Para uma explicação do significado e dos conteúdos representacionais do nosso pensamento, é lugar comum a noção de que tudo o que pensamos tem como objetivo fazer referência a alguma coisa. Do ponto de vista da intencionalidade, nossos pensamentos são sempre pensamentos de alguma coisa. Para que isso possa ficar mais claro, pensemos no seguinte exemplo: se eu tenho em mente um pensamento de cupuaçu, isso significa que o meu pensamento é sobre um cupuaçu. Em termos representacionais, o conteúdo de meu pensamento é um cupuaçu; ou seja, o conteúdo mental é explicado pela relação entre o cupuaçu (objeto) e o pensamento sobre o cupuaçu (conteúdo). De uma perspectiva teleossemântica, a explicação dessa relação entre objeto e conteúdo representacional ocorre sob um pano de fundo evolutivo. Com observa Nanay (2008), “um estado mental R de um organismo O tem o conteúdo X se o fato de que R indica X contribuiu à sobrevivência dos ancestrais evolutivos de O”. Dito de outra forma, o meu pensamento tem o conteúdo “cupuaçu” se o fato de que pensamentos de cupuaçu indicam que cupuaçus contribuíram para a sobrevivência de meus ancestrais evolutivos. É como se houvesse uma conexão necessária entre conteúdos mentais e sobrevivência da espécie.

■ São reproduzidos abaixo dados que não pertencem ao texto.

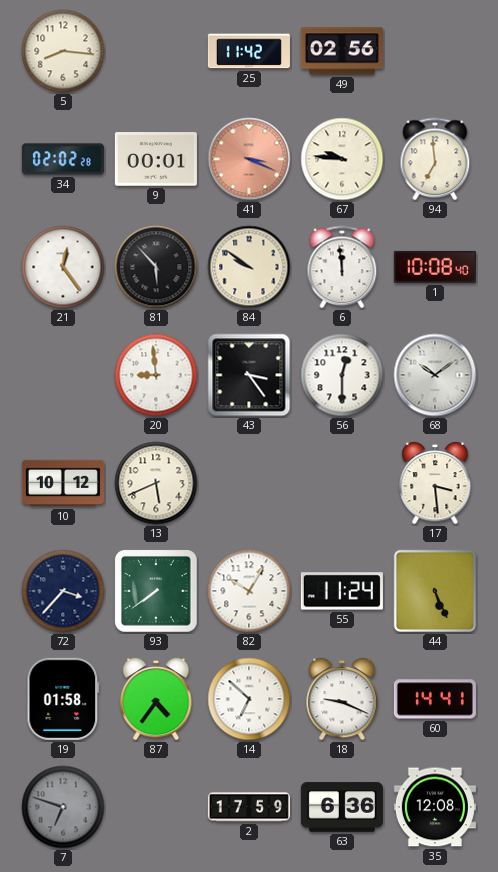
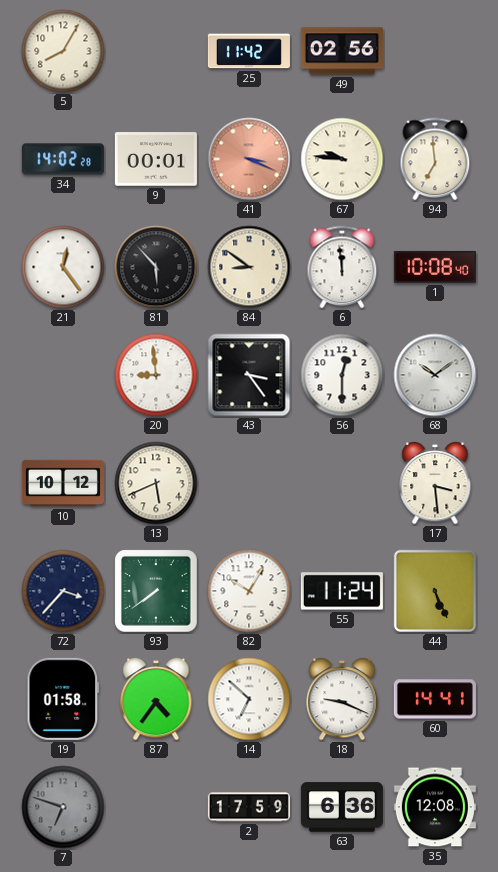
5: 8:16 -> 8:05
34: 02:02 -> 14:02
84: 9:51 -> 8:51
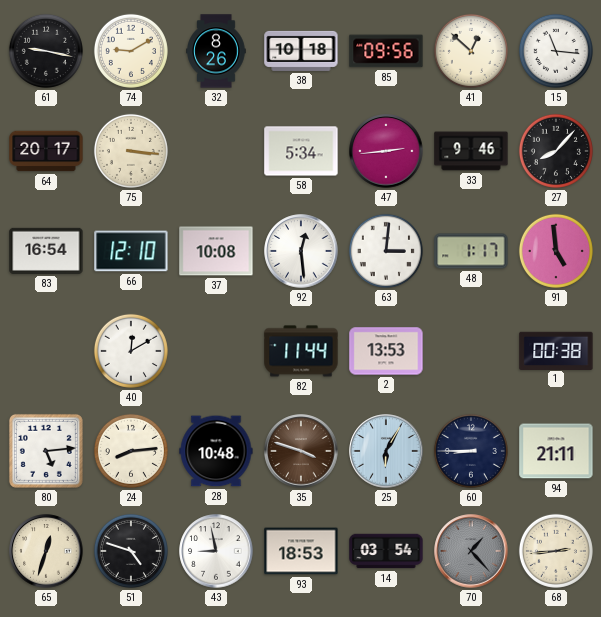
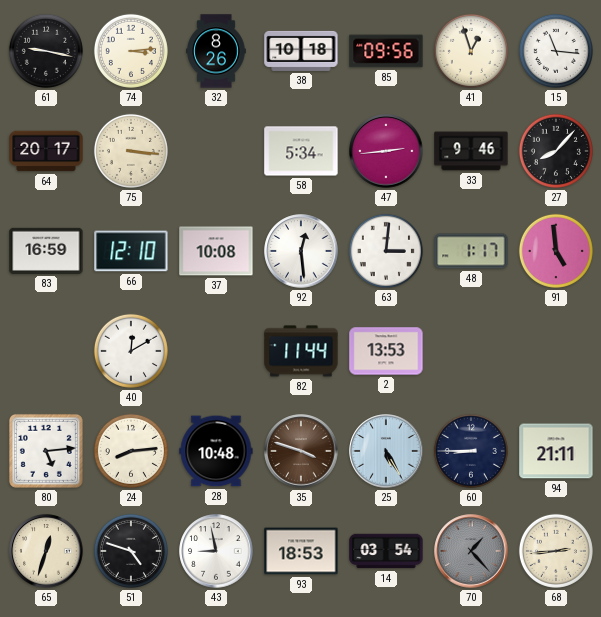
74: 9:10 -> 3:14
41: 12:52 -> 12:57
83: 16:54 -> 16:59
1: 00:38 -> none
25: 6:05 -> 5:25
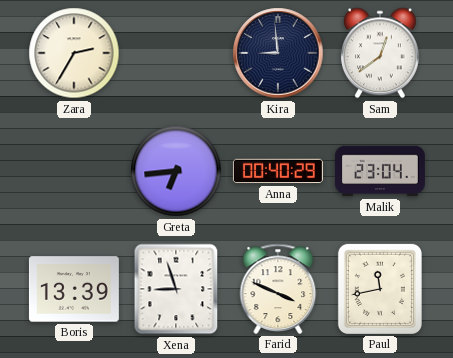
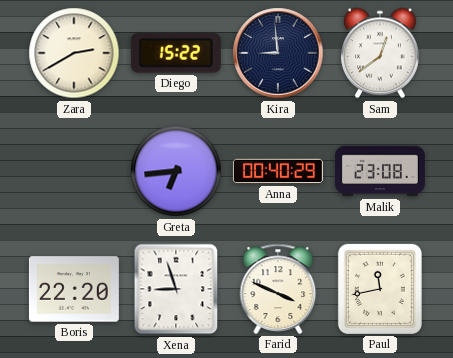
Zara: 2:35 -> 2:40
Diego: none -> 15:22
Malik: 23:04 -> 23:08
Boris: 13:39 -> 22:20
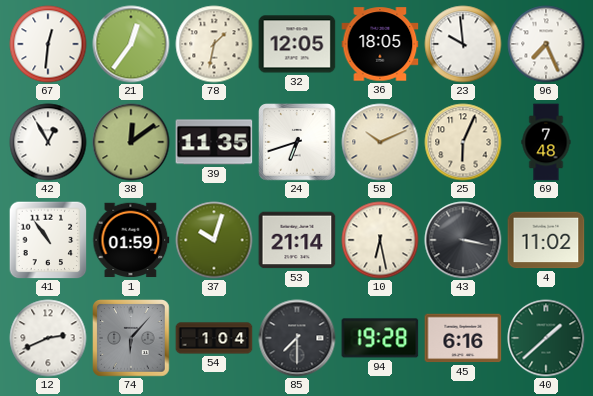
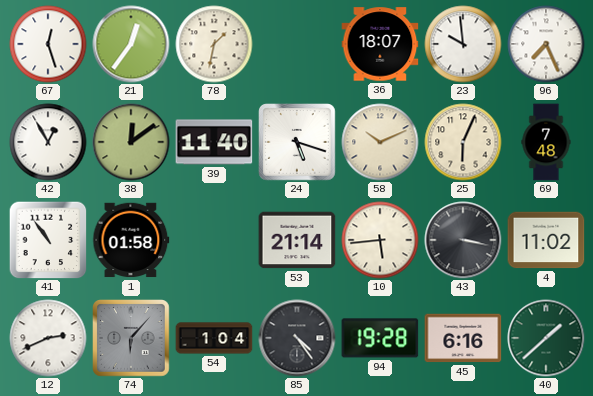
67: 12:31 -> 12:27
32: 12:05 -> none
36: 18:05 -> 18:07
39: 11:35 -> 11:40
24: 6:42 -> 5:18
1: 01:59 -> 01:58
37: 10:03 -> none
10: 6:28 -> 5:44
85: 7:30 -> 4:24
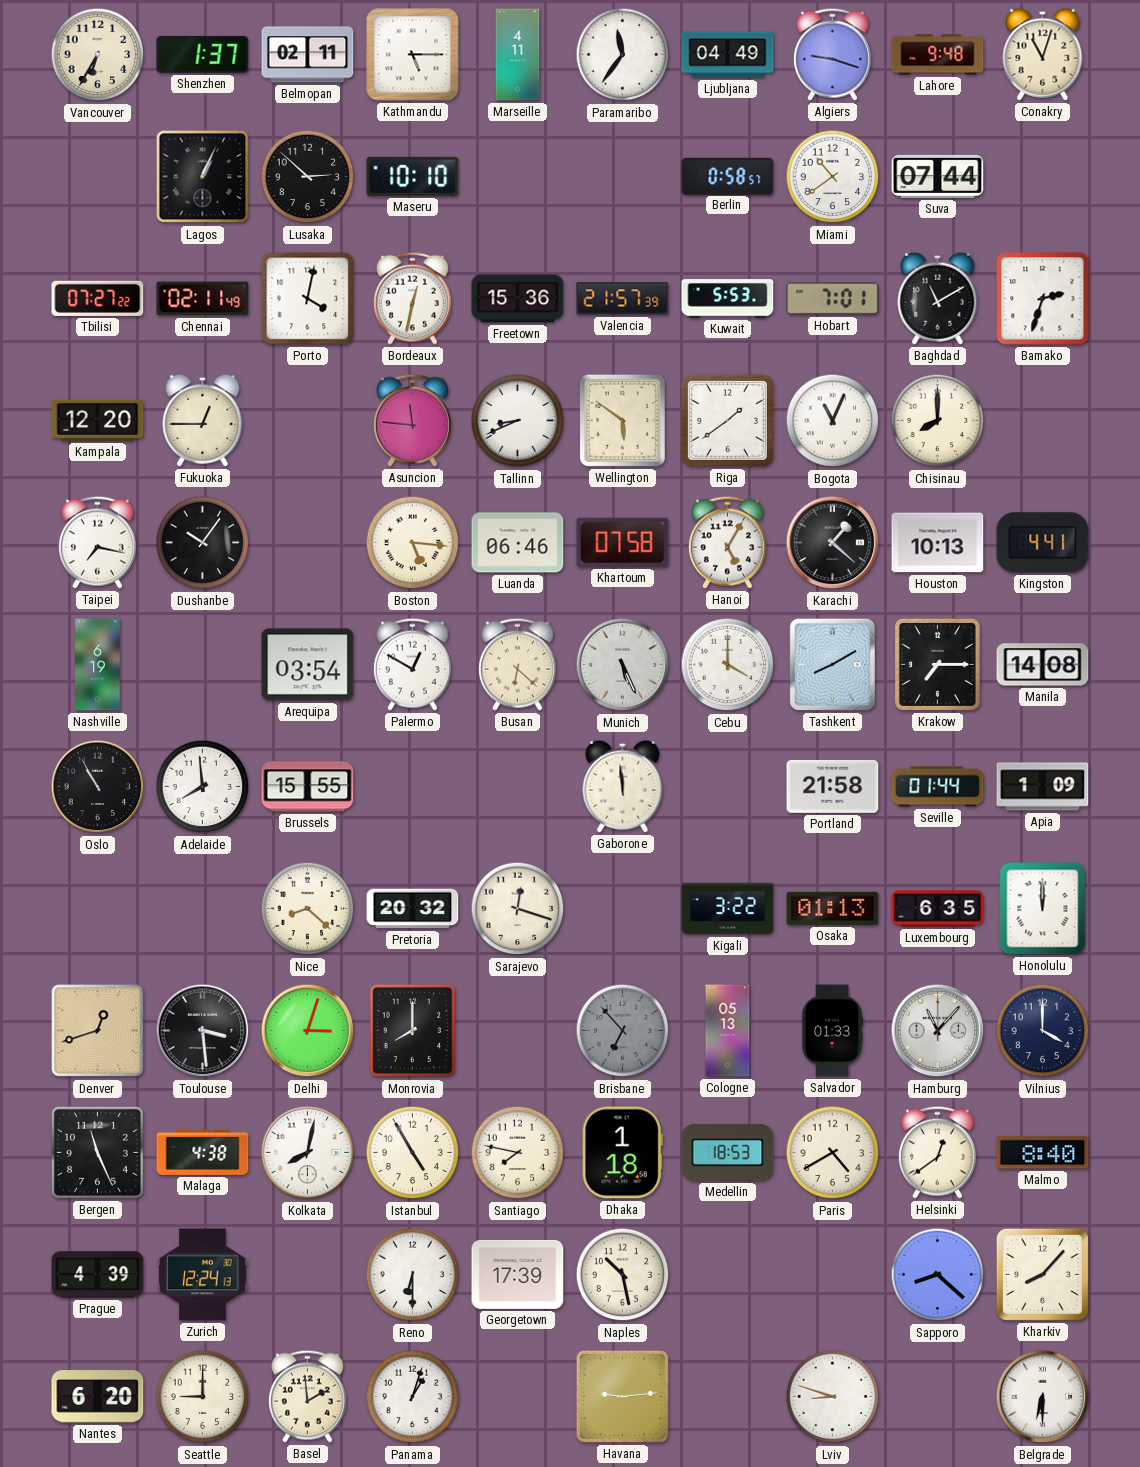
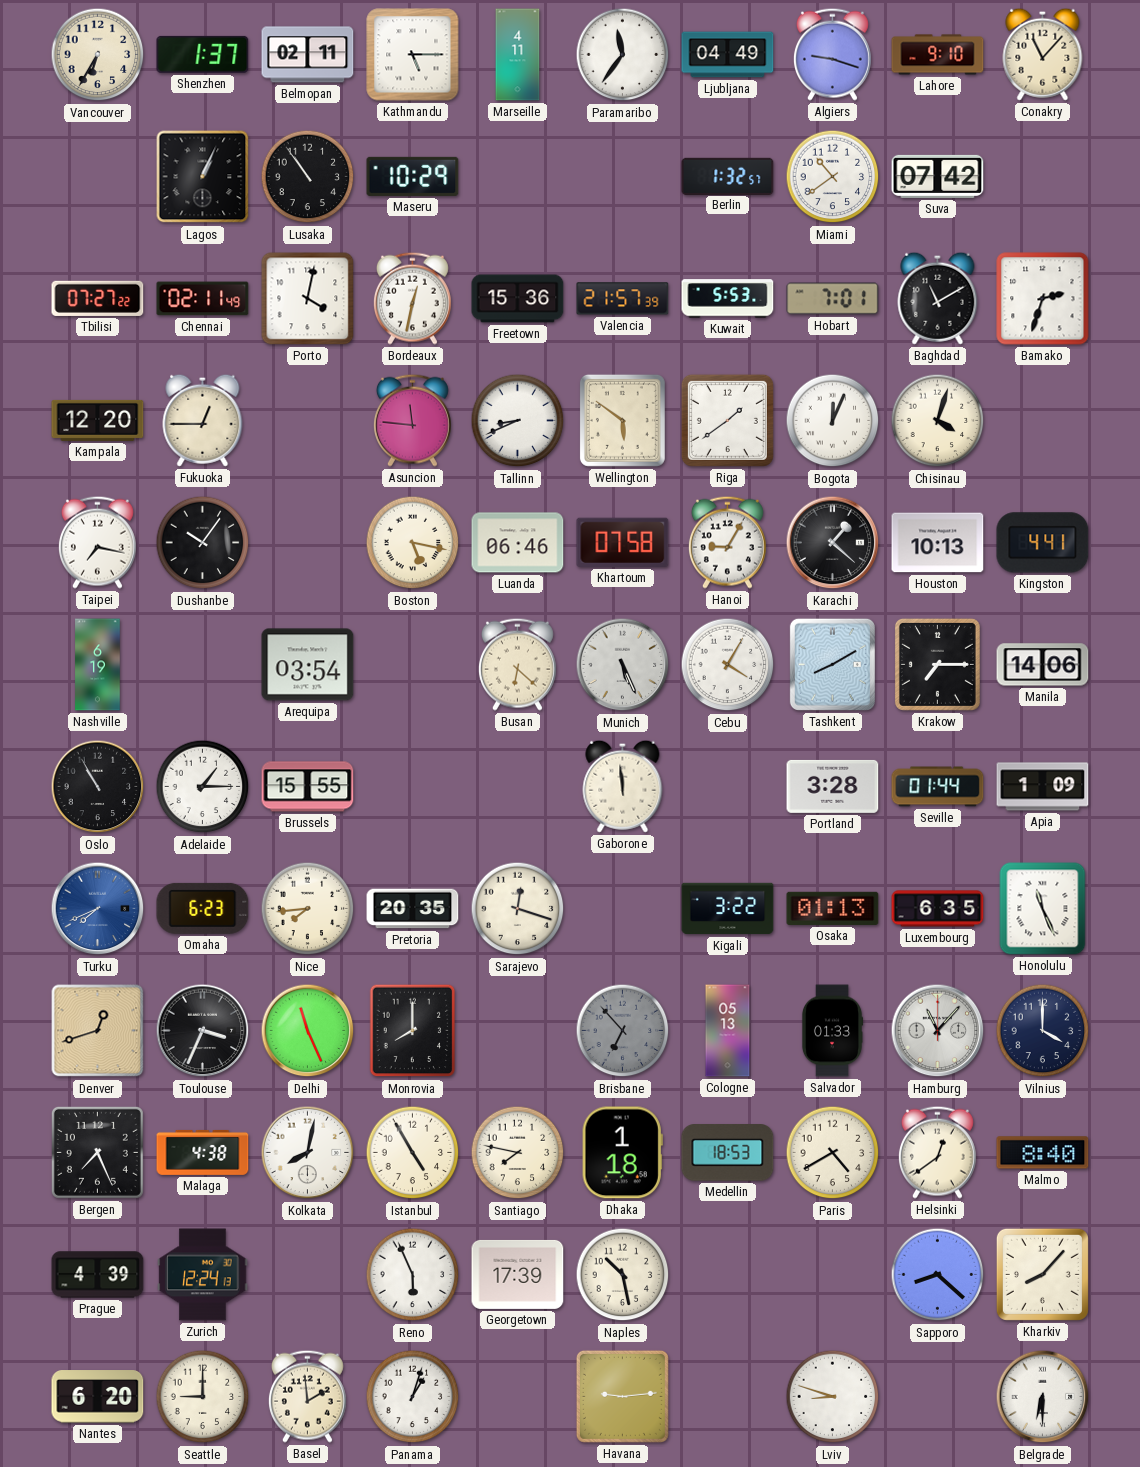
Lahore: 9:48 -> 9:10
Conakry: 11:03 -> 11:07
Lusaka: 2:52 -> 10:54
Maseru: 10:10 -> 10:29
Berlin: 0:58 -> 1:32
Suva: 07:44 -> 07:42
Bogota: 11:04 -> 12:04
Chisinau: 8:00 -> 4:03
Boston: 5:16 -> 5:17
Hanoi: 5:05 -> 9:05
Palermo: 12:50 -> none
Cebu: 4:00 -> 4:05
Manila: 14:08 -> 14:06
Adelaide: 7:59 -> 1:15
Portland: 21:58 -> 3:28
Turku: none -> 7:41
Omaha: none -> 6:23
Nice: 8:22 -> 7:44
Pretoria: 20:32 -> 20:35
Honolulu: 12:00 -> 11:26
Toulouse: 3:29 -> 3:34
Delhi: 3:03 -> 11:26
Bergen: 11:26 -> 7:26
Reno: 6:30 -> 5:56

Não precisamos refletir muito para perceber que essa perspectiva do conteúdo mental resvala num certo reducionismo explicativo, pois o que torna possível o conteúdo de nossos pensamentos é justamente sua história evolutiva. Se meu pensamento é sobre cupuaçus, maçãs ou qualquer outra coisa, o que determina o seu conteúdo não é outra coisa senão o papel que esses estados mentais desempenharam num longínquo passado evolutivo. Bence Nanay (2008) elabora uma experiência de pensamento que figura como um contraexemplo a essa visão. Ele afirma que se um organismo idêntico a outro em cada molécula fosse criado (um clone, por exemplo), ele não poderia ter pensamentos dotados de conteúdos justamente porque lhe faltaria toda a história evolutiva que teria como função fixar o conteúdo de seus pensamentos. Via de regra os filósofos que endossam a teleossemântica tendem a aceitar essa consequência ilustrada por Nanay que, por sua vez, reafirma o reducionismo da sua abordagem. Entretanto, é possível propor uma objeção ao contraexemplo de Nanay. Poderíamos objetar que, mesmo um clone, carregaria todo o material genético do organismo que foi clonado e que, em consequência disso, garantiria a história evolutiva de um organismo e, portanto, da explicação teleossemântica do conteúdo mental.